The state we’re in

Paul AndersPaul Anders shares some key findings from, and the thinking behind, the Recovery Partnership’s State of the sector 2013 report. 

Drug treatment in the UK is regarded as world class – effective, evidence-based and supported by a wealth of data, with figures from the National Drug Treatment Monitoring System (NDTMS) showing how far the sector has come.

However, it’s now acknowledged that treatment itself is only one of the things that contribute to a successful outcome. Making a long-term trans­formation relies on a range of factors – referred to as recovery capital – that can be boiled down to straight­forward ideas like improved health, a job, somewhere to live and friends. Building these resources is an important part of starting to make a change, and often an essential part of sustaining it.

The advantages to building recovery capital are clear but the environment is, if not hostile, then certainly challenging. The treatment sector is in a state of flux and the external environment is also changing, with jobs and homes hard to come by and public services undergoing significant changes.

The Recovery Partnership was keen to learn more about how the sector is adapting to the changing environment, and how it is managing to provide the type of support needed to build lasting recovery. While NDTMS and the other hard data the sector collects tell an important story, to learn more about non-treatment related activity and the reality at a local level, talking to services and the people who work in them was crucial.

The State of the sector 2013 research (see news story, page 4) aimed to do this by a number of means – an online survey, telephone interviews with chief executives and local managers and four regional ‘Building Recovery in Communities’ summits last autumn in which more than 200 people participated. The survey itself was completed by around 170 services, while around a dozen interviews were conducted, primarily with services in local authority areas where there was an especially low or especially high public health allocation.
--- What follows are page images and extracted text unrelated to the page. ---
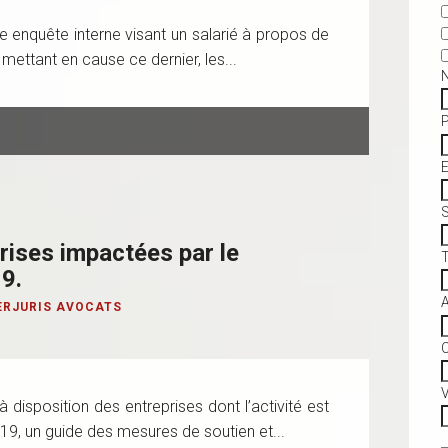
e enquête interne visant un salarié à propos de
mettant en cause ce dernier, les...
S
rises impactées par le
9.
ERJURIS AVOCATS
C
V
 disposition des entreprises dont l’activité est
19, un guide des mesures de soutien et...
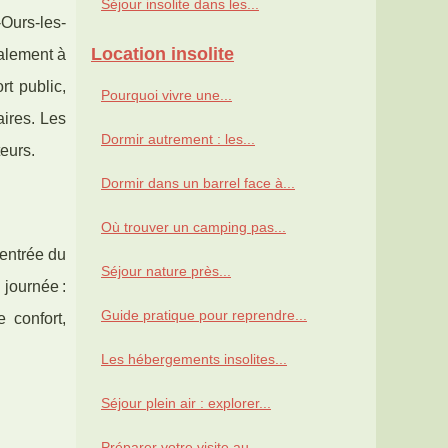
Séjour insolite dans les...
Ours-les-
Location insolite
ralement à
rt public,
Pourquoi vivre une...
aires. Les
Dormir autrement : les...
teurs.
Dormir dans un barrel face à...
Où trouver un camping pas...
’entrée du
Séjour nature près...
journée :
Guide pratique pour reprendre...
 confort,
Les hébergements insolites...
Séjour plein air : explorer...
Préparer votre visite au...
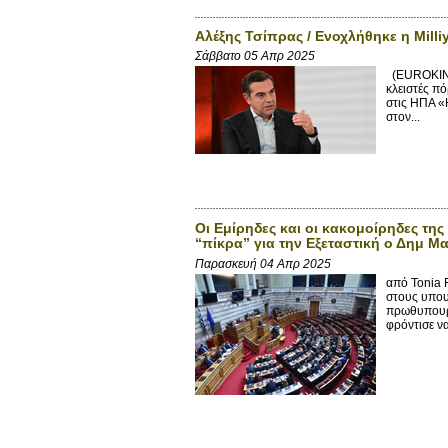
Αλέξης Τσίπρας / Ενοχλήθηκε η Milliy
Σάββατο 05 Απρ 2025
(EUROKINI
κλειστές πό
στις ΗΠΑ «
στον...
Οι Εμίρηδες και οι κακομοίρηδες τη
“πίκρα” για την Εξεταστική ο Δημ 
Παρασκευή 04 Απρ 2025
από Tonia 
στους υπου
πρωθυπουργ
φρόντισε να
Given the breadth of what the Recovery Partnership wanted to learn about, it’s hardly surprising that the findings are best described as mixed. Some key points include:

 • There is no evidence so far of systemic disinvestment. Roughly twice as many services reported a decrease compared to those reporting an increase, but the average increase was larger than the average decrease. This may be evidence of a trend towards larger contracts and fewer providers in a given area and this is consistent with in-year figures from the Department for Communities and Local Government, which suggest that, broadly speaking, funding has been maintained in 2013-14.

• There is some engagement with health and wellbeing boards and police and crime commissioners, but variable levels of awareness of the contents of joint strategic needs assessments (JSNAs) and police and crime plans – particularly the latter. Where people were aware of the contents of local plans and assessments, several expressed concern that the focus was more on crime and anti-social behaviour than treatment. In the case of JSNAs, there were concerns that drugs and alcohol were insufficiently reflected, which may not be problematic if the boards are working on the principle that if it’s not broken, don’t fix it, but it’s something to watch out for.

Generally, services appear to be facing challenges around supporting people to accumulate recovery capital, with housing, jobs and support for complex or multiple needs all highlighted as areas of concern:

• Housing was the most commonly encountered support need after support to overcome dependency – unsurprising, as NDTMS data indicates many people accessing treatment have some sort of housing problem. However, housing and housing support was the most commonly identified local gap, including the ability to access particular types of accommodation, such as drug and/or alcohol-free supported housing.

• Management of overall health was the second most encountered support need. While availability of physical or general health services does not seem problematic, more respondents felt that access to mental health services had worsened than improved over the last 12 months. Several expressed concern about the threshold for mental health support and that raising it meant that many people were going without. The problem of support for people with complex needs or dual diagnosis remains unresolved.

• Employment, training and education (ETE) came fourth on the list of support needs and was the third most mentioned local gap. What’s interesting is that, in response to another question, very few respondents said ETE support wasn’t available locally, and many services reported a partnership with Jobcentre Plus and/or Work Programme providers. It may be that while the support is available, it isn’t achieving the sort of results services would like to see and be part of.

In short, while the findings aren’t calamitous – and in some respects are pretty positive – there are some areas of work that look as though they’re struggling, and many of the areas where services and partnerships appear to be facing difficulty are related directly to recovery capital.

Later this year, we’ll be repeating the exercise to see how the sector is faring now that the new commissioners and funders are bedded in, and we’ll be looking in more detail at the findings from 2013. As State of the sector 2013 focused primarily on community and residential drug and alcohol treatment, we’re also aiming to do some work looking at prison treatment and young people’s services. Please keep your eyes open for them – the more people who take part, the more reliable the findings will be.